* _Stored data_
········
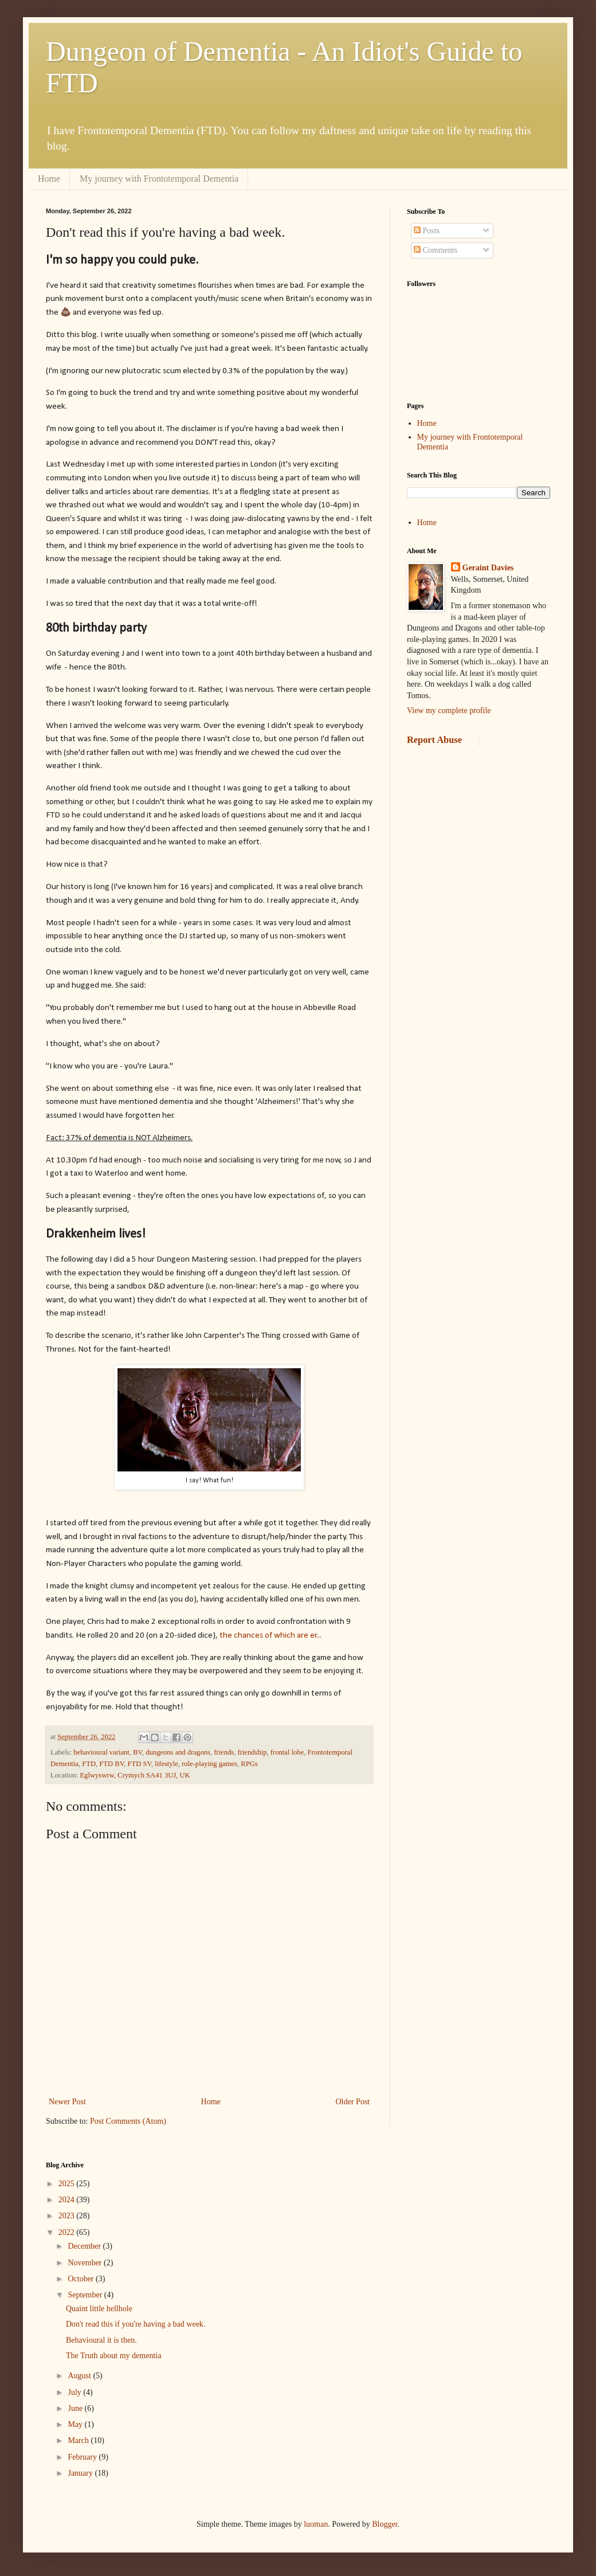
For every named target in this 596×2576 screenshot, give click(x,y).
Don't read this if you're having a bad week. (135, 2324)
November (86, 2262)
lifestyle (166, 1764)
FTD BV (111, 1764)
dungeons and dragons (178, 1752)
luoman (316, 2524)
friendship (251, 1752)
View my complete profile (449, 710)
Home (49, 178)
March (79, 2440)
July (75, 2392)
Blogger (384, 2524)
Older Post (353, 2101)
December (85, 2246)
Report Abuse (434, 739)
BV (137, 1752)
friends (224, 1752)
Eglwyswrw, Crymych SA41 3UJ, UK (135, 1775)
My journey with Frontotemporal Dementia (159, 178)
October (82, 2278)
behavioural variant (101, 1752)
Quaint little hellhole (99, 2308)
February (83, 2457)
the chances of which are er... (270, 1635)
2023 (67, 2215)
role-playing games (209, 1764)
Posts (427, 230)
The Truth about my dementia (113, 2355)
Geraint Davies (488, 567)
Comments (435, 250)
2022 (67, 2232)
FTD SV (139, 1764)
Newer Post (67, 2101)
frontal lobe (287, 1752)
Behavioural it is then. (101, 2340)
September (86, 2295)
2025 (67, 2183)
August (80, 2375)
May (76, 2424)
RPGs (249, 1764)
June (76, 2408)
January (81, 2473)
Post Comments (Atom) (128, 2121)
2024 (67, 2199)
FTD (89, 1764)
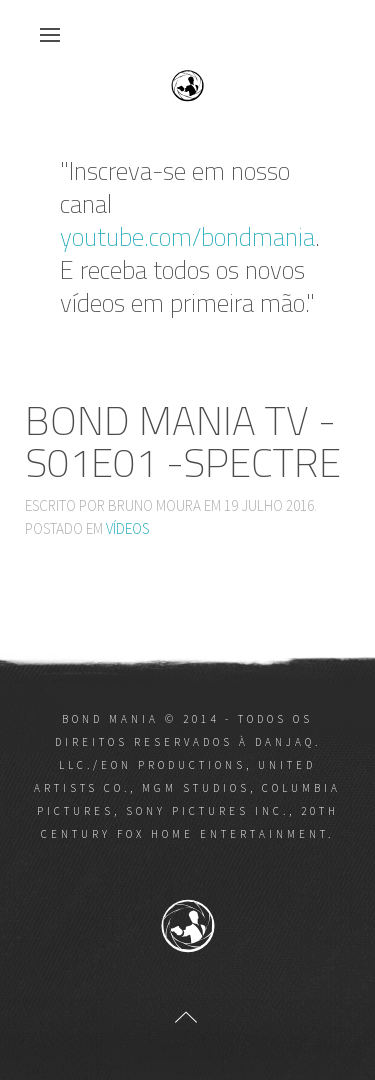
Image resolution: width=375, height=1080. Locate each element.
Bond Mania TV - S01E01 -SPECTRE (183, 441)
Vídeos (127, 528)
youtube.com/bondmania (187, 237)
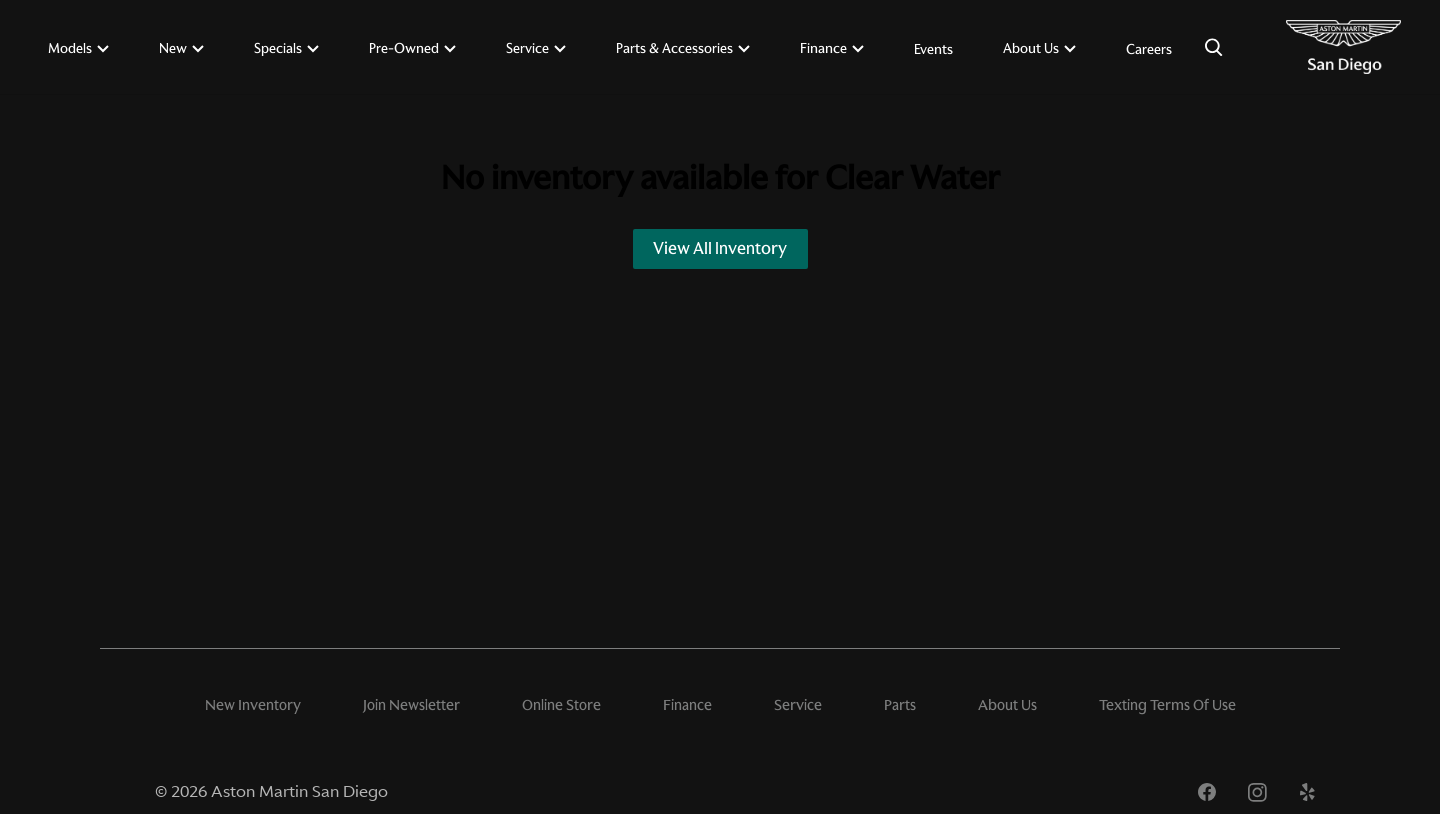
········
Reproduce exactly the entries above, limited to the lines from the one with "Eglwyswrw, Crymych SA41 3UJ, UK (135, 1775)" through the one with "FTD SV (139, 1764)", both included.

Eglwyswrw, Crymych SA41 3UJ, UK (135, 1775)
My journey with Frontotemporal Dementia (159, 178)
October (82, 2278)
behavioural variant (101, 1752)
Quaint little hellhole (99, 2308)
February (83, 2457)
the chances of which are er... (270, 1635)
2023 (67, 2215)
role-playing games (209, 1764)
Posts (427, 230)
The Truth about my dementia (113, 2355)
Geraint Davies (488, 567)
Comments (435, 250)
2022 (67, 2232)
FTD SV (139, 1764)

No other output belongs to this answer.